Data section —
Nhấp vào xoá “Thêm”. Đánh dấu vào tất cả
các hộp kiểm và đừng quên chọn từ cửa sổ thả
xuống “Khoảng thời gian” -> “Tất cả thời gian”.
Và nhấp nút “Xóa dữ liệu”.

Task goal — The data above must be reproduced in full, exactly as given.

Solution for this problem —
Nhấp vào xoá “Thêm”. Đánh dấu vào tất cả
các hộp kiểm và đừng quên chọn từ cửa sổ thả
xuống “Khoảng thời gian” -> “Tất cả thời gian”.
Và nhấp nút “Xóa dữ liệu”.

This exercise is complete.